I’ve been integrating the Microsoft Cognitive Services Text-to-speech thingy, to make a little web API that can speak Vietnamese.
Take a look at this sample code for using the microsoft-cognitiveservices-speech-sdk
npm package (I’ve snipped some stuff for brevity):
var sdk = require("microsoft-cognitiveservices-speech-sdk");
// This example requires environment variables named "SPEECH_KEY" and "SPEECH_REGION"
const speechConfig = sdk.SpeechConfig.fromSubscription(process.env.SPEECH_KEY, process.env.SPEECH_REGION);
const audioConfig = sdk.AudioConfig.fromAudioFileOutput("audio.wav");
// The language of the voice that speaks.
speechConfig.speechSynthesisVoiceName = "en-US-JennyNeural";
// Create the speech synthesizer.
var synthesizer = new sdk.SpeechSynthesizer(speechConfig, audioConfig);
var text = "You have selected Microsoft Sam as the Computer's default voice.";
// Start the synthesizer and wait for a result.
synthesizer.speakTextAsync(text,
function (result) {
if (result.reason === sdk.ResultReason.SynthesizingAudioCompleted) {
console.log("Synthesis finished.");
} else {
console.error("Speech synthesis canceled, " + result.errorDetails);
}
synthesizer.close();
synthesizer = null;
},
function (err) {
console.trace("err - " + err);
synthesizer.close();
synthesizer = null;
}
);
console.log("Now synthesizing to: " + audioFile);
The problem
The example synthesizer
object only produces values in its callbacks.
If you wrap this code sample in a speak(text)
function, then it will return before the values you want are “ready”. You can’t directly return
the outcome; you’d have to either match its old-school vibes and pass a cb
callback argument, or if you were hoisting it into express, perhaps you’d pass in the express response
object so that your speak
function can directly return a web response.
Rubbish solutions!!
ObviouslY we want to wrap it in a Promise so that we can provide a dead simple awaitable interface for an async route handler to use:
app.get("/create/:text", async (req, res) => {
const result = await speak(req.params.text);
return res.json(result);
});
Trading callbacks for a Promise
But how do we get a Promise out of this mess?
- Wrap the insides of the new function in
return new Promise((resolve, reject) => { ... }
- Anywhere you want to return a success, invoke
resolve(someResponseObject)
- Anywhere you want to handle an error, invoke
reject(someErrorObject)
That’s it!
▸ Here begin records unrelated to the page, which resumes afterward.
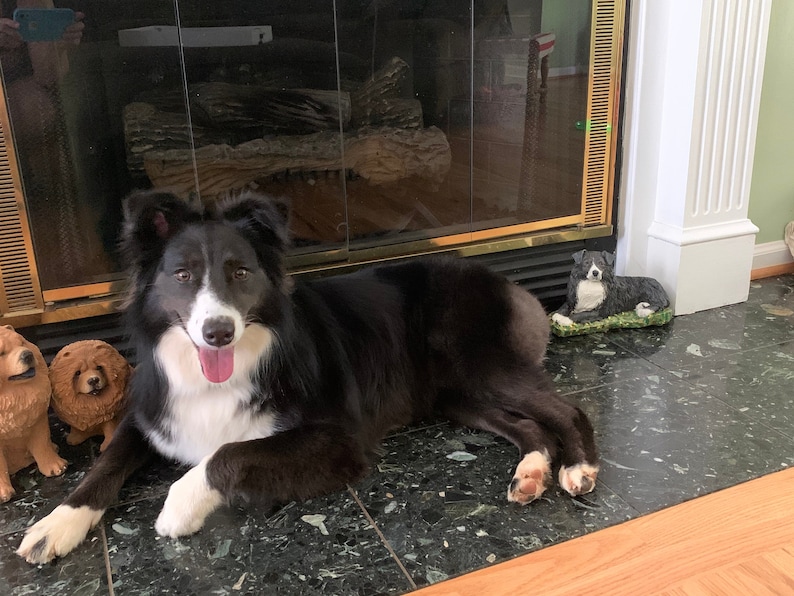 Locate an element on the screen. The height and width of the screenshot is (596, 794). white fireplace column is located at coordinates (723, 110). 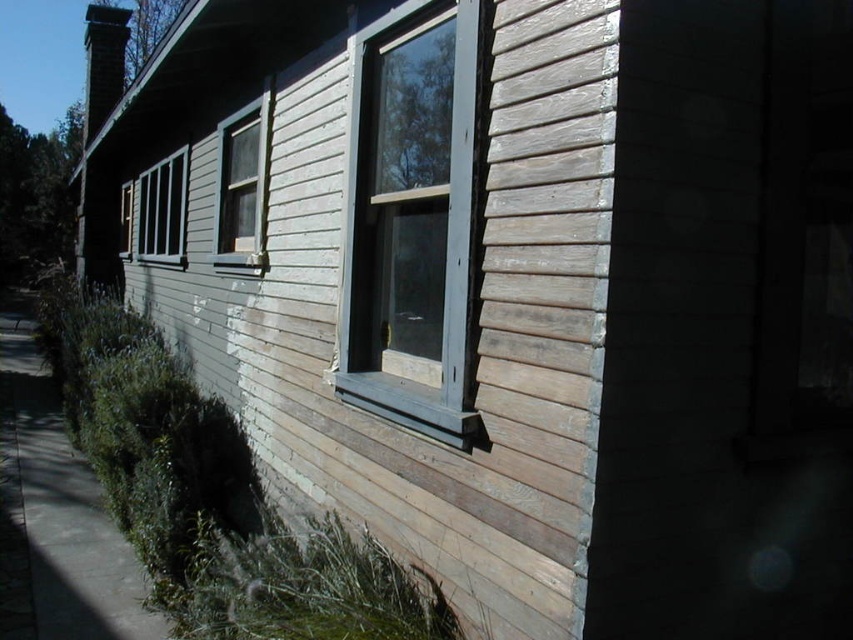 You are a window installer assessing the house. You need to replace the smaller of the two clear glass windows. Which window should you choose between the clear glass window at upper left and the clear glass window at left?

The clear glass window at upper left is smaller than the clear glass window at left, so you should choose the clear glass window at upper left to replace.

You are standing in front of a wooden house with weathered siding. You notice a point at coordinates (410, 220). Based on the scene description, which object is located at this point?

The point at coordinates (410, 220) corresponds to the wooden frame window at center.

You are a delivery person approaching the house and need to locate the clear glass window at upper left and the matte wood window at left. Which window is positioned lower on the house?

The clear glass window at upper left is located below the matte wood window at left, so the clear glass window at upper left is positioned lower on the house. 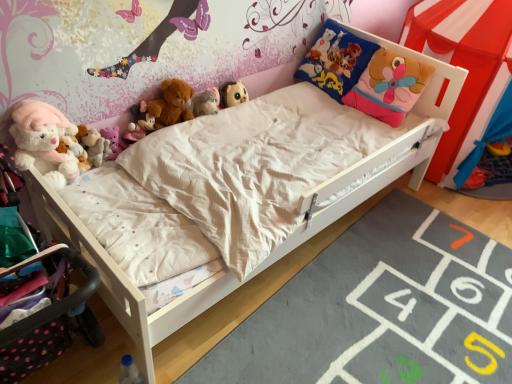 What do you see at coordinates (139, 123) in the screenshot? Image resolution: width=512 pixels, height=384 pixels. I see `matte pink plush at upper left, which ranks as the fourth toy in top-to-bottom order` at bounding box center [139, 123].

Measure the distance between red fabric canopy bed at upper right and camera.

The depth of red fabric canopy bed at upper right is 1.83 meters.

Locate an element on the screen. The height and width of the screenshot is (384, 512). fluffy plush toys at left, which ranks as the 6th toy in top-to-bottom order is located at coordinates [x=96, y=147].

Where is `matte pink plush at upper left, which ranks as the fourth toy in top-to-bottom order`? matte pink plush at upper left, which ranks as the fourth toy in top-to-bottom order is located at coordinates (139, 123).

In the scene shown: Which object is further away from the camera, gray soft rug at lower right or red fabric canopy bed at upper right?

red fabric canopy bed at upper right is more distant.

Is gray soft rug at lower right located outside red fabric canopy bed at upper right?

Yes, gray soft rug at lower right is not within red fabric canopy bed at upper right.

Is gray soft rug at lower right positioned with its back to red fabric canopy bed at upper right?

That's not correct — gray soft rug at lower right is not looking away from red fabric canopy bed at upper right.

Looking at this image, between gray soft rug at lower right and red fabric canopy bed at upper right, which one has less height?

With less height is gray soft rug at lower right.

Considering the sizes of objects fluffy white teddy bear at center, which ranks as the 1th toy in top-to-bottom order, and brown plush bear at upper center, arranged as the third toy when viewed from the top, in the image provided, who is wider, fluffy white teddy bear at center, which ranks as the 1th toy in top-to-bottom order, or brown plush bear at upper center, arranged as the third toy when viewed from the top,?

brown plush bear at upper center, arranged as the third toy when viewed from the top.

Which object is more forward, fluffy white teddy bear at center, positioned as the 8th toy in bottom-to-top order, or brown plush bear at upper center, arranged as the third toy when viewed from the top?

Positioned in front is brown plush bear at upper center, arranged as the third toy when viewed from the top.

From the image's perspective, would you say fluffy white teddy bear at center, positioned as the 8th toy in bottom-to-top order, is shown under brown plush bear at upper center, arranged as the third toy when viewed from the top?

Actually, fluffy white teddy bear at center, positioned as the 8th toy in bottom-to-top order, appears above brown plush bear at upper center, arranged as the third toy when viewed from the top, in the image.

From a real-world perspective, which object rests below the other?

fluffy plush toy at upper center, the second toy when ordered from top to bottom.

Does point (139, 139) lie behind point (212, 97)?

No.

Is matte pink plush at upper left, which ranks as the fourth toy in top-to-bottom order, placed right next to fluffy plush toy at upper center, the second toy when ordered from top to bottom?

matte pink plush at upper left, which ranks as the fourth toy in top-to-bottom order, and fluffy plush toy at upper center, the second toy when ordered from top to bottom, are clearly separated.

Does matte pink plush at upper left, which ranks as the fourth toy in top-to-bottom order, appear on the left side of fluffy plush toy at upper center, which is the 7th toy from bottom to top?

Correct, you'll find matte pink plush at upper left, which ranks as the fourth toy in top-to-bottom order, to the left of fluffy plush toy at upper center, which is the 7th toy from bottom to top.

From a real-world perspective, is fluffy plush toy at upper center, the second toy when ordered from top to bottom, physically located above or below matte pink plush at upper left, which is counted as the fifth toy, starting from the bottom?

fluffy plush toy at upper center, the second toy when ordered from top to bottom, is below matte pink plush at upper left, which is counted as the fifth toy, starting from the bottom.

Is matte pink plush at upper left, which is counted as the fifth toy, starting from the bottom, surrounded by fluffy plush toy at upper center, the second toy when ordered from top to bottom?

No.

Is fluffy plush toy at upper center, which is the 7th toy from bottom to top, bigger or smaller than matte pink plush at upper left, which is counted as the fifth toy, starting from the bottom?

In the image, fluffy plush toy at upper center, which is the 7th toy from bottom to top, appears to be smaller than matte pink plush at upper left, which is counted as the fifth toy, starting from the bottom.

From the image's perspective, which one is positioned lower, fluffy plush toy at upper center, which is the 7th toy from bottom to top, or matte pink plush at upper left, which ranks as the fourth toy in top-to-bottom order?

matte pink plush at upper left, which ranks as the fourth toy in top-to-bottom order, from the image's perspective.

Which is in front, fluffy plush toys at left, which ranks as the 6th toy in top-to-bottom order, or blue plastic bottle at lower left, the 8th toy from the top?

blue plastic bottle at lower left, the 8th toy from the top.

Considering the relative sizes of fluffy plush toys at left, which ranks as the 6th toy in top-to-bottom order, and blue plastic bottle at lower left, the first toy ordered from the bottom, in the image provided, is fluffy plush toys at left, which ranks as the 6th toy in top-to-bottom order, wider than blue plastic bottle at lower left, the first toy ordered from the bottom,?

Yes, fluffy plush toys at left, which ranks as the 6th toy in top-to-bottom order, is wider than blue plastic bottle at lower left, the first toy ordered from the bottom.

From the image's perspective, which toy is the 2nd one above the blue plastic bottle at lower left, the first toy ordered from the bottom? Please provide its 2D coordinates.

[(96, 147)]

Consider the image. Which is more to the left, fluffy plush toys at left, the third toy positioned from the bottom, or blue plastic bottle at lower left, the 8th toy from the top?

fluffy plush toys at left, the third toy positioned from the bottom.

From a real-world perspective, which object stands above the other?

fluffy plush toy at upper center, the second toy when ordered from top to bottom, is physically above.

Between blue plastic bottle at lower left, the first toy ordered from the bottom, and fluffy plush toy at upper center, the second toy when ordered from top to bottom, which one is positioned behind?

fluffy plush toy at upper center, the second toy when ordered from top to bottom, is further away from the camera.

Locate an element on the screen. Image resolution: width=512 pixels, height=384 pixels. the 4th toy positioned above the blue plastic bottle at lower left, the 8th toy from the top (from a real-world perspective) is located at coordinates [x=205, y=103].

Looking at this image, in terms of width, does blue plastic bottle at lower left, the first toy ordered from the bottom, look wider or thinner when compared to fluffy plush toy at upper center, which is the 7th toy from bottom to top?

Considering their sizes, blue plastic bottle at lower left, the first toy ordered from the bottom, looks slimmer than fluffy plush toy at upper center, which is the 7th toy from bottom to top.

This screenshot has height=384, width=512. I want to click on the 3rd toy to the right of the pink plush toy at upper left, which appears as the fourth toy when ordered from the bottom, starting your count from the anchor, so click(170, 104).

Does point (106, 130) lie behind point (183, 116)?

No, it is in front of (183, 116).

Which object is positioned more to the right, pink plush toy at upper left, which appears as the fourth toy when ordered from the bottom, or brown plush bear at upper center, arranged as the third toy when viewed from the top?

From the viewer's perspective, brown plush bear at upper center, arranged as the third toy when viewed from the top, appears more on the right side.

The height and width of the screenshot is (384, 512). In order to click on mat that is under the red fabric canopy bed at upper right (from a real-world perspective) in this screenshot , I will do `click(377, 308)`.

Which toy is the 2nd one when counting from the right side of the brown plush bear at upper center, marked as the 6th toy in a bottom-to-top arrangement? Please provide its 2D coordinates.

[(215, 95)]

Considering their positions, is pink plush toy at upper left, which appears as the fourth toy when ordered from the bottom, positioned closer to brown plush bear at upper center, marked as the 6th toy in a bottom-to-top arrangement, than fluffy plush toy at upper center, the second toy when ordered from top to bottom?

fluffy plush toy at upper center, the second toy when ordered from top to bottom, is positioned closer to the anchor brown plush bear at upper center, marked as the 6th toy in a bottom-to-top arrangement.

Considering their positions, is gray soft rug at lower right positioned further to fluffy white plush at upper left, acting as the 7th toy starting from the top, than fluffy plush toys at left, which ranks as the 6th toy in top-to-bottom order?

gray soft rug at lower right.

Considering their positions, is fluffy white plush at upper left, positioned as the 2th toy in bottom-to-top order, positioned further to brown plush bear at upper center, arranged as the third toy when viewed from the top, than red fabric canopy bed at upper right?

The object further to brown plush bear at upper center, arranged as the third toy when viewed from the top, is red fabric canopy bed at upper right.

Based on their spatial positions, is matte pink plush at upper left, which ranks as the fourth toy in top-to-bottom order, or gray soft rug at lower right closer to red fabric canopy bed at upper right?

The object closer to red fabric canopy bed at upper right is gray soft rug at lower right.

Which object lies further to the anchor point matte pink plush at upper left, which ranks as the fourth toy in top-to-bottom order, pink plush toy at upper left, which appears as the fourth toy when ordered from the bottom, or fluffy white plush at upper left, acting as the 7th toy starting from the top?

fluffy white plush at upper left, acting as the 7th toy starting from the top.

Consider the image. When comparing their distances from brown plush bear at upper center, arranged as the third toy when viewed from the top, does red fabric canopy bed at upper right or fluffy plush toy at upper center, the second toy when ordered from top to bottom, seem closer?

fluffy plush toy at upper center, the second toy when ordered from top to bottom, is closer to brown plush bear at upper center, arranged as the third toy when viewed from the top.

Looking at the image, which one is located closer to matte pink plush at upper left, which is counted as the fifth toy, starting from the bottom, red fabric canopy bed at upper right or brown plush bear at upper center, arranged as the third toy when viewed from the top?

brown plush bear at upper center, arranged as the third toy when viewed from the top.

Based on their spatial positions, is fluffy white plush at upper left, acting as the 7th toy starting from the top, or fluffy white teddy bear at center, positioned as the 8th toy in bottom-to-top order, further from soft plush pillow at upper right?

fluffy white plush at upper left, acting as the 7th toy starting from the top.

Where is `toy between fluffy plush toy at upper center, which is the 7th toy from bottom to top, and soft plush pillow at upper right, in the horizontal direction`? This screenshot has width=512, height=384. toy between fluffy plush toy at upper center, which is the 7th toy from bottom to top, and soft plush pillow at upper right, in the horizontal direction is located at coordinates (215, 95).

Where is `mat between pink plush toy at upper left, which ranks as the 5th toy in top-to-bottom order, and red fabric canopy bed at upper right from left to right`? Image resolution: width=512 pixels, height=384 pixels. mat between pink plush toy at upper left, which ranks as the 5th toy in top-to-bottom order, and red fabric canopy bed at upper right from left to right is located at coordinates (377, 308).

Find the location of a particular element. mat between blue plastic bottle at lower left, the first toy ordered from the bottom, and red fabric canopy bed at upper right, in the horizontal direction is located at coordinates 377,308.

Find the location of a particular element. The image size is (512, 384). mat between fluffy white teddy bear at center, positioned as the 8th toy in bottom-to-top order, and red fabric canopy bed at upper right is located at coordinates (377, 308). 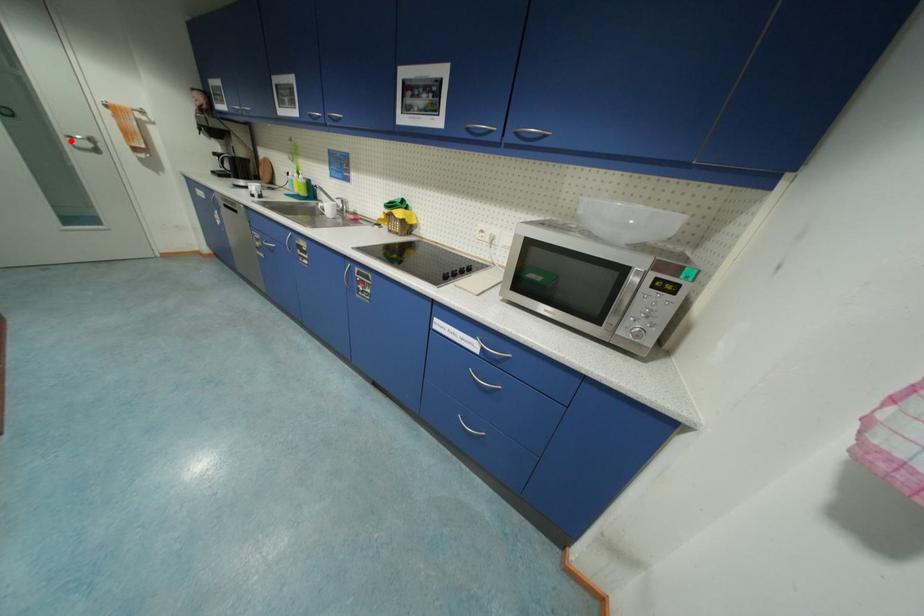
Your new method is then-able and async!
export const speak = (text) => {
return new Promise((resolve, reject) => {
const audioFileName = "audio.wav";
if (!process.env.SPEECH_KEY || !process.env.SPEECH_REGION)
{
const resultModel = {
"Status" : "Error",
"Error" : "Unable to connect to speech server"
}
reject(resultModel);
}
try {
// Connect SDK
const speechConfig = sdk.SpeechConfig.fromSubscription(
process.env.SPEECH_KEY,
process.env.SPEECH_REGION
);
const audioConfig = sdk.AudioConfig.fromAudioFileOutput(audioFileName);
speechConfig.speechSynthesisVoiceName = "en-US-JennyNeural";
// Create the speech synthesizer.
var synthesizer = new sdk.SpeechSynthesizer(speechConfig, audioConfig);
synthesizer.speakTextAsync(
text,
function (result) {
synthesizer.close();
synthesizer = null;
const resultModel = {
"Status" : "OK",
"Text" : text,
"Audio" : audioFileName,
"ResultID" : result.resultId
}
resolve(resultModel);
},
function (err) {
synthesizer.close();
synthesizer = null;
const resultModel = {
"Status" : "Error",
"Error" : err
}
reject(resultModel);
}
);
} catch (error) {
const resultModel = {
"Status" : "Error",
"Error" : error
}
reject(resultModel);
}
});
};
Isn’t that cool?
As usual, I basically got this all from the great Promise examples on MDN.
I wish you growth and harmony this summertime 🌼